In this study, two solutions for prediction of compressional wave velocity (p wave) are presented and compared: artificial neural network (ANN) and adaptive neurofuzzy inference system (ANFIS). Series of analyses were performed to determine the optimum architecture of utilized methods using the trial and error process. Several ANNs and ANFISs are constructed, trained and validated to predict p wave in the investigated carbonate reservoir. A comparative study on prediction of p wave by ANN and ANFIS is addressed, and the quality of the target prediction was quantified in terms of the mean-squared errors (MSEs), correlation coefficient (R~2) and prediction efficiency error. ANFIS with MSE of 0.0552 and R~2 of 0.9647, and ANN with MSE of 0.042 and R~2 of 0.976, showed better performance in comparison with MLR methods. ANN and ANFIS systems have performed comparably well and accurate for prediction of p wave.

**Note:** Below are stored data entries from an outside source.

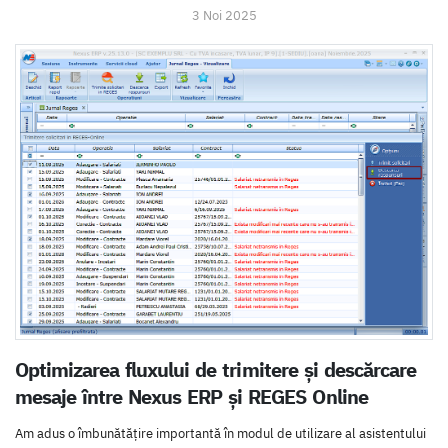
3 Noi 2025
Optimizarea fluxului de trimitere și descărcare
mesaje între Nexus ERP și REGES Online
Am adus o îmbunătățire importantă în modul de utilizare al asistentului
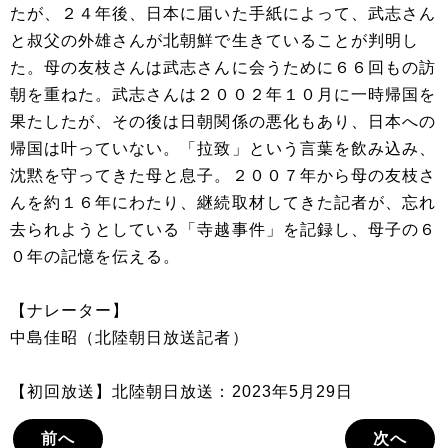
たが、２４年後、日本に届いた手紙によって、武志さん
と叔父の外雄さんが北朝鮮で生きていることが判明し
た。母の友枝さんは武志さんに会うために６６回もの訪
朝を重ねた。武志さんは２００２年１０月に一時帰国を
果たしたが、その後は日朝関係の悪化もあり、日本への
帰国は叶っていない。「拉致」という言葉を飲み込み、
沈黙を守ってきた母と息子。２００７年から母の友枝さ
んを約１６年にわたり、継続取材してきた記者が、忘れ
去られようとしている「寺越事件」を記録し、母子の６
０年の記憶を伝える。
【ナレーター】
中島佳昭（北陸朝日放送記者）
【初回放送】北陸朝日放送：2023年5月29日
前へ
次へ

机译:在这项研究中,提出并比较了两种预测压缩波速度(p波)的解决方案:人工神经网络(ANN)和自适应神经模糊推理系统(ANFIS)。进行了一系列分析,以通过反复试验过程确定所用方法的最佳架构。构造,训练和验证了几种人工神经网络和ANFIS,以预测所调查碳酸盐岩储层中的p波。提出了利用人工神经网络和人工神经网络对p波进行预测的对比研究,并根据均方误差(MSE),相关系数(R〜2)和预测效率误差对目标预测的质量进行了量化。与MLR方法相比,MSE为0.0552,R〜2为0.9647的ANFIS,MSE为0.042,R〜2为0.976的ANN,具有更好的性能。 ANN和ANFIS系统在预测p波方面表现相当出色且准确。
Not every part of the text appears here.